[gmx-users] MPI_Recv invalid count and system explodes for large but not small parallelization on power6 but not opterons

chris.neale at utoronto.ca chris.neale at utoronto.ca
Wed Mar 4 00:19:34 CET 2009


Hello,

I am currently testing a large system on a power6 cluster. I have  
compiled gromacs 4.0.4 successfully, and it appears to be working fine  
for <64 "cores" (sic, see later). First, I notice that it runs at  
approximately 1/2 the speed that it obtains on some older opterons,  
which is unfortunate but acceptable.

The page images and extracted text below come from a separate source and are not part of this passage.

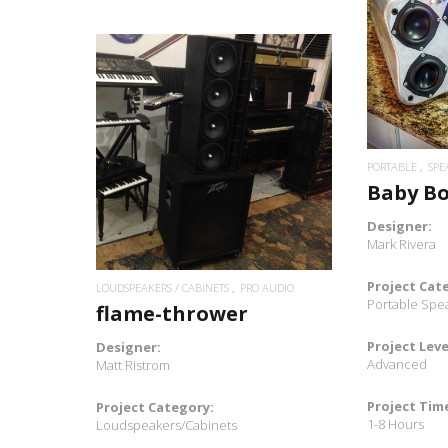
READ MORE
PORTABLE
SPE
Baby B
Designer:
Mark Rivera
Project Cat
LOUDSPEAKERS / CABINETS
PRO AUDIO
Portable Spe
flame-thrower
Project Leve
Designer:
Advanced
Matt Ristrom
Project Tim
Project Category:
1-8 Hours
Loudspeakers/Cabinets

Second, I run into some strange  
issues when I have a greater number of cores. Since there are 32 cores  
per node with simultaneous multithreading this yields 64 tasks inside  
one box, and I realize that these problems could be MPI related.

Some background:
This test system is stable for > 100ns on an opteron so I am quite  
confident that I do not have a problem with my topology or starting  
structure.

Compilation was successful with -O2 only when I modified the  
./configure file as follows, otherwise I got a stray ')' and a linking  
error:
[cneale at tcs-f11n05]$ diff configure.000 configure
5052a5053
> ac_cv_f77_libs="-L/scratch/cneale/exe/fftw-3.1.2_aix/exec/lib  
> -lxlf90 -L/usr/lpp/xlf/lib -lxlopt -lxlf -lxlomp_ser -lpthreads -lm  
> -lc"

The error messages:
For N=1,2,4,8,16,32, and 64, the system runs properly.
For N=200, I get the error: "ERROR: 0032-103 Invalid count  (-8388608)  
in MPI_Recv, task 37"
For N=196 my system explodes via regular settle/lings warnings  
followed by a crash.

Here are the log file and stderr snippits

On 200 cores:

The log file appears normal but is truncated.

## stderr:
...
Will use 112 particle-particle and 88 PME only nodes
This is a guess, check the performance at the end of the log file

NOTE: For optimal PME load balancing at high parallelization
       PME grid_x (175) and grid_y (175) should be divisible by #PME_nodes (88)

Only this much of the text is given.